##### Supplied data #####
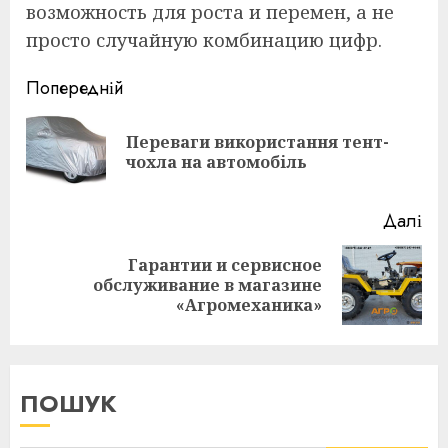
возможность для роста и перемен, а не
просто случайную комбинацию цифр.
Continue
Попередній
Reading
Переваги використання тент-
По
чохла на автомобіль
пос
Далі
Гарантии и сервисное
Наступна
обслуживание в магазине
публікація:
«Агромеханика»
ПОШУК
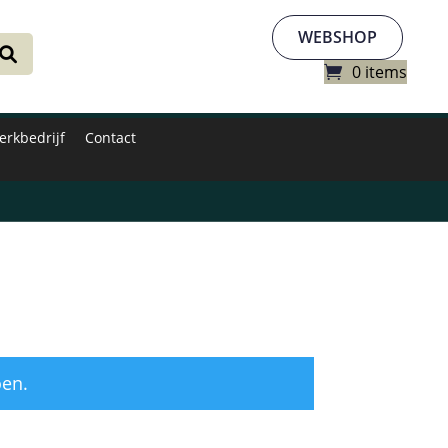
WEBSHOP
0 items
erkbedrijf
Contact
oen.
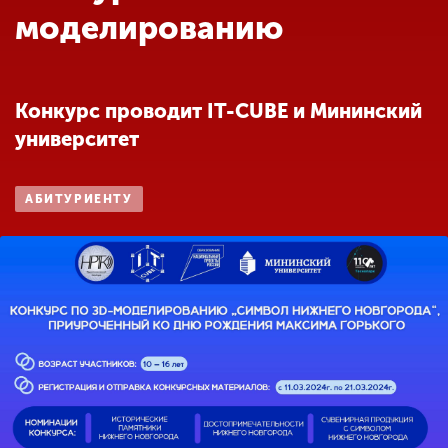
Обучение
моделированию
Наука
Конкурс проводит IT-CUBE и Мининский
университет
Международная
деятельность
АБИТУРИЕНТУ
Другие виды
деятельности
Студенческая жизнь
Сведения об
образовательной
организации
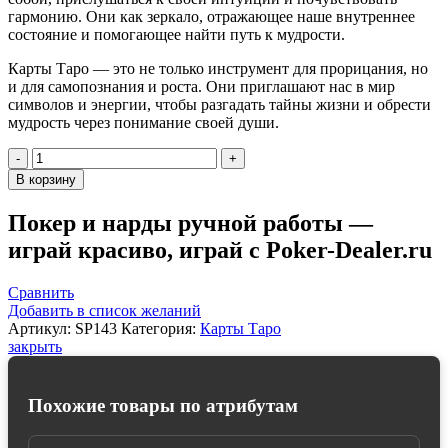
гармонию. Они как зеркало, отражающее наше внутреннее
состояние и помогающее найти путь к мудрости.
Карты Таро — это не только инструмент для прорицания, но
и для самопознания и роста. Они приглашают нас в мир
символов и энергии, чтобы разгадать тайны жизни и обрести
мудрость через понимание своей души.
Количество
товара
В корзину
Карты
Таро
Покер и нарды ручной работы —
"The
играй красиво, играй с Poker-Dealer.ru
Poe
Tarot
Cards"
Сравнить
Red
Добавить в список желаний
Feather
Артикул:
SP143
Категория:
Карты Таро
/
закрыть
Таро
Эдгара
Аллана
Похожие товары по атрибутам
По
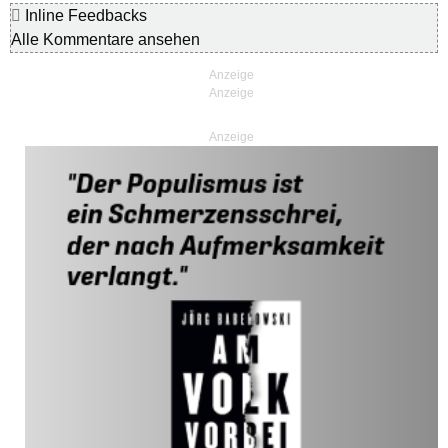
Inline Feedbacks
Alle Kommentare ansehen
Anzeige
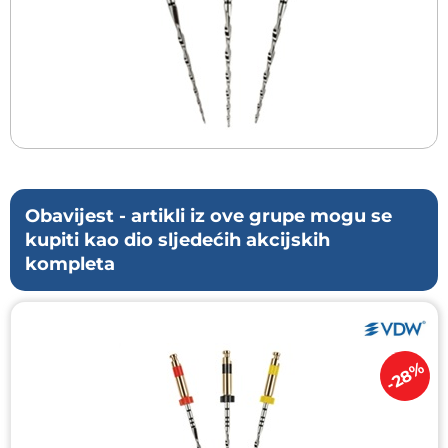
Obavijest - artikli iz ove grupe mogu se
kupiti kao dio sljedećih akcijskih
kompleta
-28%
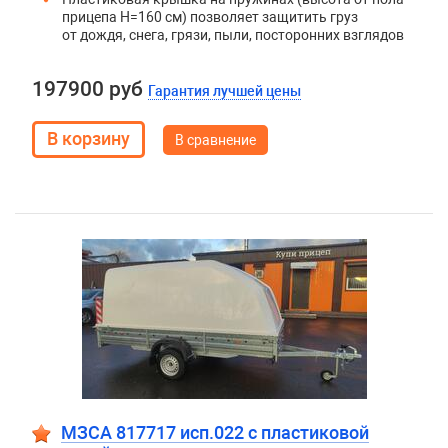
прицепа H=160 см) позволяет защитить груз
от дождя, снега, грязи, пыли, посторонних взглядов
197900 руб
Гарантия лучшей цены
В сравнение
МЗСА 817717 исп.022 с пластиковой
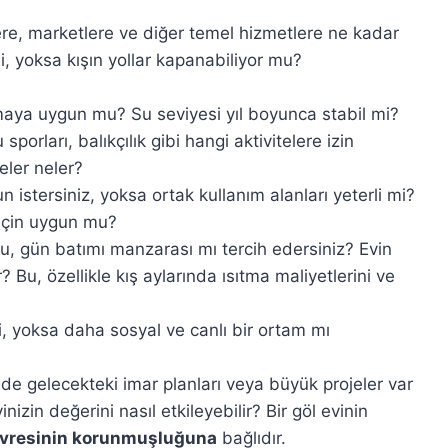
re, marketlere ve diğer temel hizmetlere ne kadar
i, yoksa kışın yollar kapanabiliyor mu?
aya uygun mu? Su seviyesi yıl boyunca stabil mi?
porları, balıkçılık gibi hangi aktivitelere izin
teler neler?
n istersiniz, yoksa ortak kullanım alanları yeterli mi?
 için uygun mu?
gün batımı manzarası mı tercih edersiniz? Evin
 Bu, özellikle kış aylarında ısıtma maliyetlerini ve
, yoksa daha sosyal ve canlı bir ortam mı
de gelecekteki imar planları veya büyük projeler var
nizin değerini nasıl etkileyebilir? Bir göl evinin
evresinin korunmuşluğuna
bağlıdır.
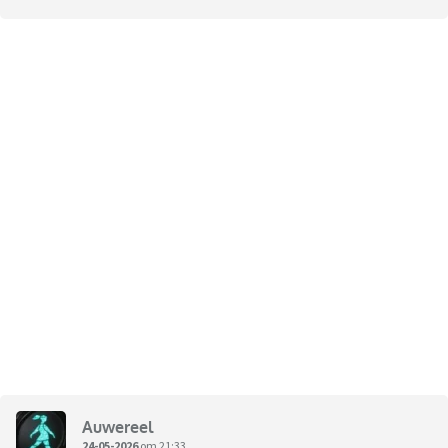
Auwereel
24-05-2026
om 21:33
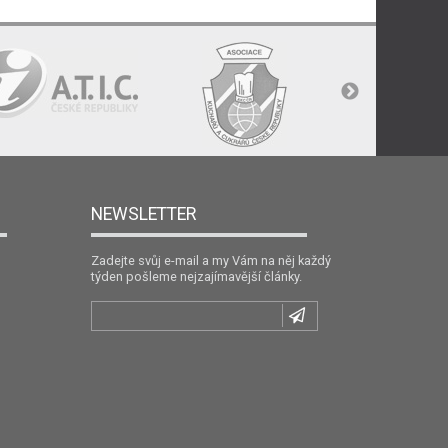
NEWSLETTER
Zadejte svůj e-mail a my Vám na něj každý
týden pošleme nejzajímavější články.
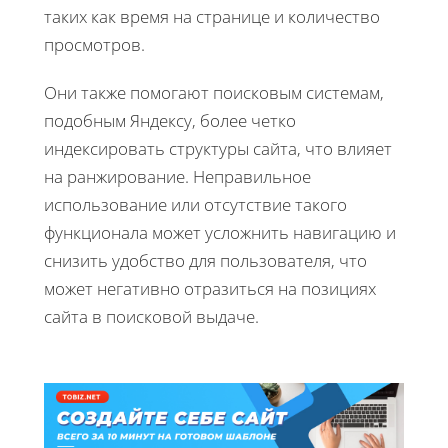
таких как время на странице и количество
просмотров.
Они также помогают поисковым системам,
подобным Яндексу, более четко
индексировать структуры сайта, что влияет
на ранжирование. Неправильное
использование или отсутствие такого
функционала может усложнить навигацию и
снизить удобство для пользователя, что
может негативно отразиться на позициях
сайта в поисковой выдаче.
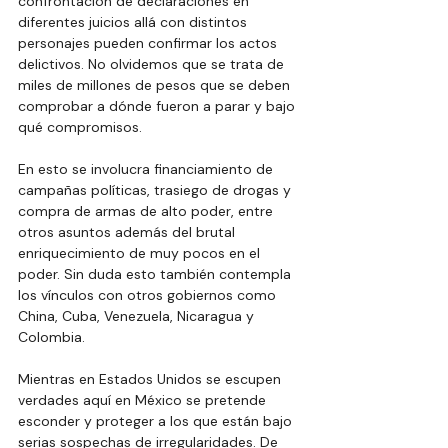
confrontación de declaraciones en 
diferentes juicios allá con distintos 
personajes pueden confirmar los actos 
delictivos. No olvidemos que se trata de 
miles de millones de pesos que se deben 
comprobar a dónde fueron a parar y bajo 
qué compromisos. 
En esto se involucra financiamiento de 
campañas políticas, trasiego de drogas y 
compra de armas de alto poder, entre 
otros asuntos además del brutal 
enriquecimiento de muy pocos en el 
poder. Sin duda esto también contempla 
los vínculos con otros gobiernos como 
China, Cuba, Venezuela, Nicaragua y 
Colombia. 
Mientras en Estados Unidos se escupen 
verdades aquí en México se pretende 
esconder y proteger a los que están bajo 
serias sospechas de irregularidades. De 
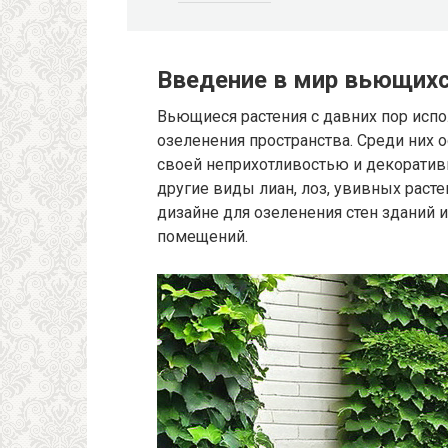
Введение в мир вьющихс
Вьющиеся растения с давних пор исп
озеленения пространства. Среди них 
своей неприхотливостью и декорати
другие виды лиан, лоз, увивных рас
дизайне для озеленения стен зданий 
помещений.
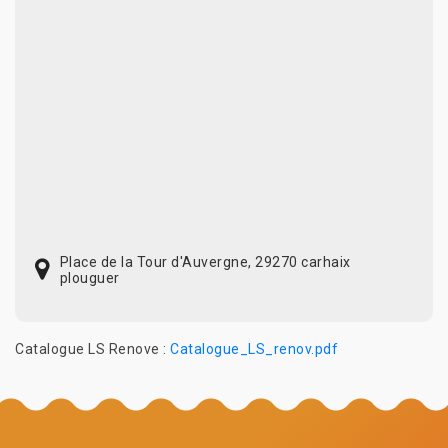
Place de la Tour d'Auvergne, 29270 carhaix
plouguer
Catalogue LS Renove :
Catalogue_LS_renov.pdf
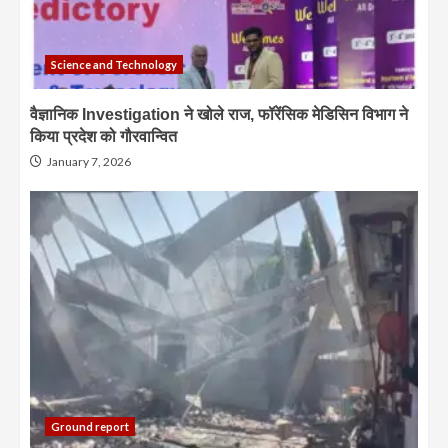
Science and Technology
वैज्ञानिक Investigation ने खोले राज, फॉरेंसिक मेडिसिन विभाग ने
किया प्रदेश को गौरवान्वित
January 7, 2026
Ground report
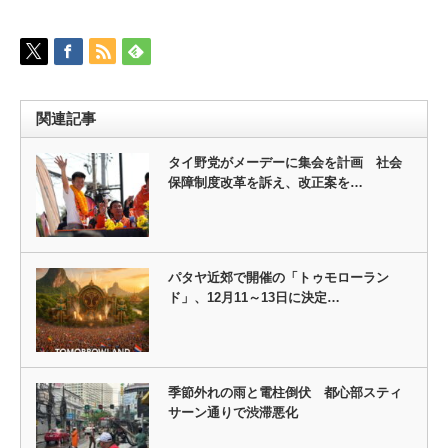
関連記事
タイ野党がメーデーに集会を計画 社会
保障制度改革を訴え、改正案を…
パタヤ近郊で開催の「トゥモローラン
ド」、12月11～13日に決定…
季節外れの雨と電柱倒伏 都心部スティ
サーン通りで渋滞悪化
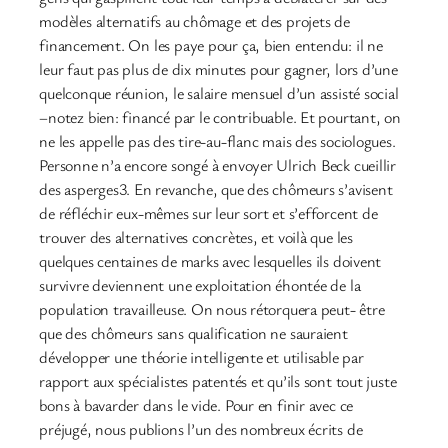
modèles alternatifs au chômage et des projets de
financement. On les paye pour ça, bien entendu: il ne
leur faut pas plus de dix minutes pour gagner, lors d’une
quelconque réunion, le salaire mensuel d’un assisté social
–notez bien: financé par le contribuable. Et pourtant, on
ne les appelle pas des tire-au-flanc mais des sociologues.
Personne n’a encore songé à envoyer Ulrich Beck cueillir
des asperges3. En revanche, que des chômeurs s’avisent
de réfléchir eux-mêmes sur leur sort et s’efforcent de
trouver des alternatives concrètes, et voilà que les
quelques centaines de marks avec lesquelles ils doivent
survivre deviennent une exploitation éhontée de la
population travailleuse. On nous rétorquera peut- être
que des chômeurs sans qualification ne sauraient
développer une théorie intelligente et utilisable par
rapport aux spécialistes patentés et qu’ils sont tout juste
bons à bavarder dans le vide. Pour en finir avec ce
préjugé, nous publions l’un des nombreux écrits de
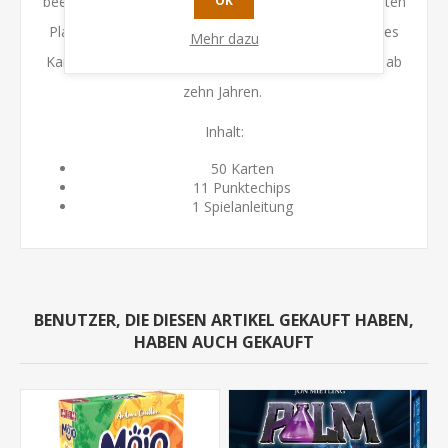
beeinflussen. Wer es zuerst schafft, dreimal den zweiten
OK
Platz zu machen, gewinnt! Ein turbulentes und lustiges
Mehr dazu
Kartenspiel für zwei bis fünf Spielerinnen und Spieler ab
zehn Jahren.
Inhalt:
50 Karten
11 Punktechips
1 Spielanleitung
BENUTZER, DIE DIESEN ARTIKEL GEKAUFT HABEN,
HABEN AUCH GEKAUFT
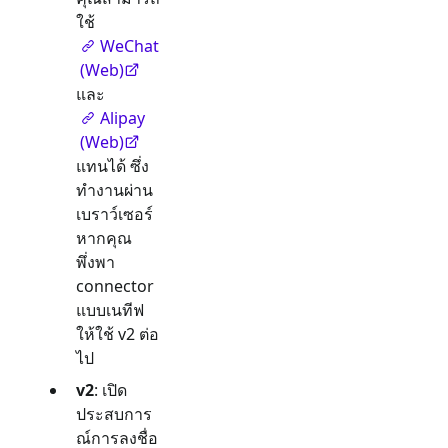
ใช้
WeChat
(Web)
และ
Alipay
(Web)
แทนได้ ซึ่ง
ทำงานผ่าน
เบราว์เซอร์
หากคุณ
พึ่งพา
connector
แบบเนทีฟ
ให้ใช้ v2 ต่อ
ไป
v2
: เปิด
ประสบการ
ณ์การลงชื่อ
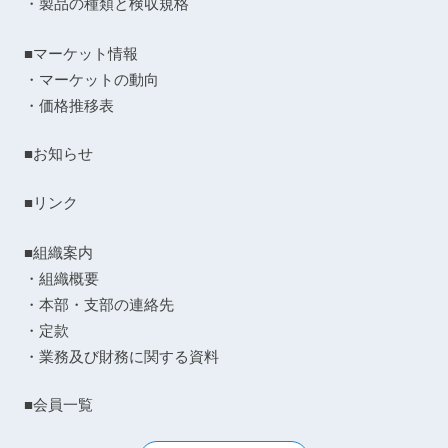
・製品の種類と検収規格
■マーケット情報
・マーケットの動向
・価格推移表
■お知らせ
■リンク
■組織案内
・組織概要
・本部・支部の連絡先
・定款
・業務及び財務に関する資料
■会員一覧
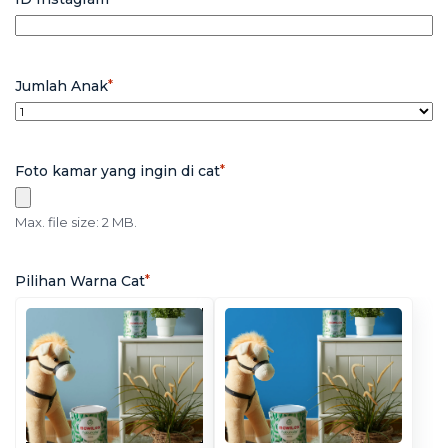
Jumlah Anak
*
Foto kamar yang ingin di cat
*
Max. file size: 2 MB.
Pilihan Warna Cat
*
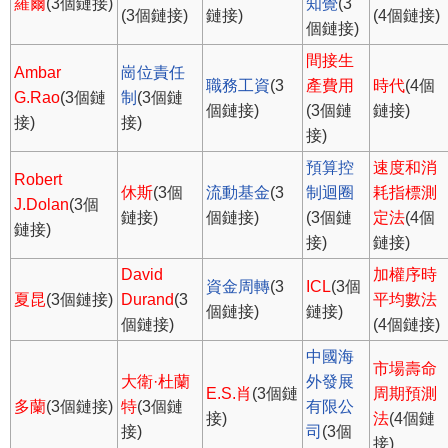
羅爾
(3個鏈接)
知覺
(3
(3個鏈接)
鏈接)
(4個鏈接)
個鏈接)
間接生
Ambar
崗位責任
職務工資
(3
產費用
時代
(4個
G.Rao
(3個鏈
制
(3個鏈
個鏈接)
(3個鏈
鏈接)
接)
接)
接)
預算控
速度和消
Robert
休斯
(3個
流動基金
(3
制迴圈
耗指標測
J.Dolan
(3個
鏈接)
個鏈接)
(3個鏈
定法
(4個
鏈接)
接)
鏈接)
David
加權序時
資金周轉
(3
ICL
(3個
夏昆
(3個鏈接)
Durand
(3
平均數法
個鏈接)
鏈接)
個鏈接)
(4個鏈接)
中國海
市場壽命
大衛·杜蘭
外發展
E.S.肖
(3個鏈
周期預測
多蘭
(3個鏈接)
特
(3個鏈
有限公
接)
法
(4個鏈
接)
司
(3個
接)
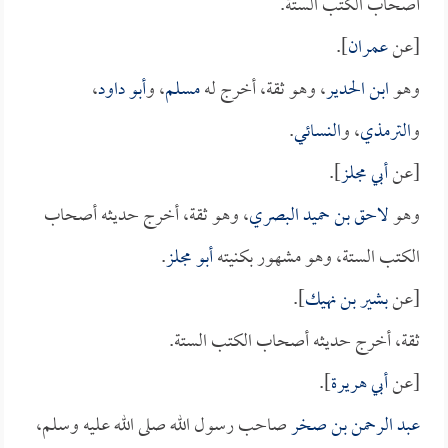
أصحاب الكتب الستة.
[عن
عمران
].
وهو
ابن الحدير
، وهو ثقة، أخرج له
مسلم
، و
أبو داود
،
و
الترمذي
، و
النسائي
.
[عن
أبي مجلز
].
وهو
لاحق بن حميد البصري
، وهو ثقة، أخرج حديثه أصحاب
الكتب الستة، وهو مشهور بكنيته
أبو مجلز
.
[عن
بشير بن نهيك
].
ثقة، أخرج حديثه أصحاب الكتب الستة.
[عن
أبي هريرة
].
عبد الرحمن بن صخر
صاحب رسول الله صلى الله عليه وسلم،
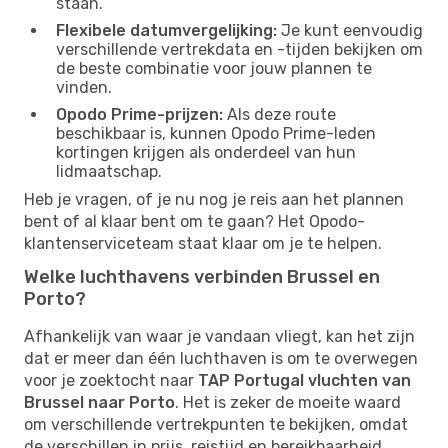
staan.
Flexibele datumvergelijking:
Je kunt eenvoudig
verschillende vertrekdata en -tijden bekijken om
de beste combinatie voor jouw plannen te
vinden.
Opodo Prime-prijzen:
Als deze route
beschikbaar is, kunnen Opodo Prime-leden
kortingen krijgen als onderdeel van hun
lidmaatschap.
Heb je vragen, of je nu nog je reis aan het plannen
bent of al klaar bent om te gaan? Het Opodo-
klantenserviceteam staat klaar om je te helpen.
Welke luchthavens verbinden Brussel en
Porto?
Afhankelijk van waar je vandaan vliegt, kan het zijn
dat er meer dan één luchthaven is om te overwegen
voor je zoektocht naar
TAP Portugal vluchten van
Brussel naar Porto
. Het is zeker de moeite waard
om verschillende vertrekpunten te bekijken, omdat
de verschillen in prijs, reistijd en bereikbaarheid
#####
▶ **Exercise brief**
Beginning with the line that contains "Mientras en Estados Unidos se escupen" and ending with the line that contains "modèles alternatifs au", reproduce the listing exactly, pictures excluded.

▶ **Response box**
Mientras en Estados Unidos se escupen 
verdades aquí en México se pretende 
esconder y proteger a los que están bajo 
serias sospechas de irregularidades. De 
Введение в мир вьющихс
Вьющиеся растения с давних пор исп
озеленения пространства. Среди них 
своей неприхотливостью и декорати
другие виды лиан, лоз, увивных рас
дизайне для озеленения стен зданий 
помещений.
Place de la Tour d'Auvergne, 29270 carhaix
plouguer
Catalogue LS Renove :
Catalogue_LS_renov.pdf
Science and Technology
वैज्ञानिक Investigation ने खोले राज, फॉरेंसिक मेडिसिन विभाग ने
किया प्रदेश को गौरवान्वित
January 7, 2026
Ground report
関連記事
タイ野党がメーデーに集会を計画 社会
保障制度改革を訴え、改正案を…
パタヤ近郊で開催の「トゥモローラン
ド」、12月11～13日に決定…
季節外れの雨と電柱倒伏 都心部スティ
サーン通りで渋滞悪化
modèles alternatifs au chômage et des projets de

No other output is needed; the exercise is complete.